### Exercise directions
Your answer should be a single number: the count of lines in the records below containing the word "Algemene".

### Saved entries
_ _ _ _ _

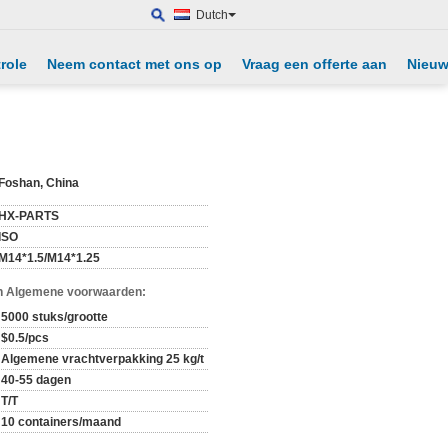
Dutch
role
Neem contact met ons op
Vraag een offerte aan
Nieu
Foshan, China
HX-PARTS
ISO
M14*1.5/M14*1.25
n Algemene voorwaarden:
5000 stuks/grootte
$0.5/pcs
Algemene vrachtverpakking 25 kg/t
40-55 dagen
T/T
10 containers/maand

_ _ _ _ _

### Response area
2